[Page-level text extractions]
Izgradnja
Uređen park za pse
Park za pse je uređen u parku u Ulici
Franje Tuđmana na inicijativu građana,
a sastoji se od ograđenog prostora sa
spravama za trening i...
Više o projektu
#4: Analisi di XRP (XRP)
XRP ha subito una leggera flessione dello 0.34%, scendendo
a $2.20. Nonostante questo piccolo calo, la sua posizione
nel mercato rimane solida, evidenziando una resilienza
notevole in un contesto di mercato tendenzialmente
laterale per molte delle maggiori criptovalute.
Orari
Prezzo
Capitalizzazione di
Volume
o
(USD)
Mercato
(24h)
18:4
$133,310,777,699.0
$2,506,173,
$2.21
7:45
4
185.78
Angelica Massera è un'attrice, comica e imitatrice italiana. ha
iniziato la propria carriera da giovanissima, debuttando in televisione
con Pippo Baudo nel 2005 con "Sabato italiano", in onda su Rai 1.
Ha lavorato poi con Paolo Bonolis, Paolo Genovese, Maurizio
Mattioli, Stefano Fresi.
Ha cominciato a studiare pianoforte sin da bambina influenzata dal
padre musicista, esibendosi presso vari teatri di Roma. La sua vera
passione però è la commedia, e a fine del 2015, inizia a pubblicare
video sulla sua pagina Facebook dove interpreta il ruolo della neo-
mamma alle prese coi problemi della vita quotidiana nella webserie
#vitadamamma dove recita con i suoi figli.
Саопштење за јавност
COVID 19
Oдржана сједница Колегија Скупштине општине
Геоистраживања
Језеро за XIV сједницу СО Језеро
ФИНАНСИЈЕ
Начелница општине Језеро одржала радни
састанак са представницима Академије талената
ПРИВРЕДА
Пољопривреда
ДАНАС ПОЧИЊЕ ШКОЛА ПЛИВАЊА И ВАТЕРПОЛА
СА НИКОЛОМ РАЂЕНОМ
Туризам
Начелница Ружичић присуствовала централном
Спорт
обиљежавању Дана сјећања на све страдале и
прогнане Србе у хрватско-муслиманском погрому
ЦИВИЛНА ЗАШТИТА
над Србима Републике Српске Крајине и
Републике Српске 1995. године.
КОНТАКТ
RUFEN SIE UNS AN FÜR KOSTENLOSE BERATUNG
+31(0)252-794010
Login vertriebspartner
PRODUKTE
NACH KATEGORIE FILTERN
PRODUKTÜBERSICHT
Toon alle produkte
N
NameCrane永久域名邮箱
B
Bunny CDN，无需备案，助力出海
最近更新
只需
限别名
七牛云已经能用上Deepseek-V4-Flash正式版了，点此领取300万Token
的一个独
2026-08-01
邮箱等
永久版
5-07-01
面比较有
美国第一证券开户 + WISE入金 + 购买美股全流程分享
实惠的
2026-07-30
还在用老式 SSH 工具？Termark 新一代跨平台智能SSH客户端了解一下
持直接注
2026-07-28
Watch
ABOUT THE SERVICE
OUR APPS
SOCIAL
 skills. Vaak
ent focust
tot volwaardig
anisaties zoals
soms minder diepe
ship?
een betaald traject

Exercise =>
Above are the records. Identify each line that contains the word "општине".

Result for this task =>
Oдржана сједница Колегија Скупштине општине
Начелница општине Језеро одржала радни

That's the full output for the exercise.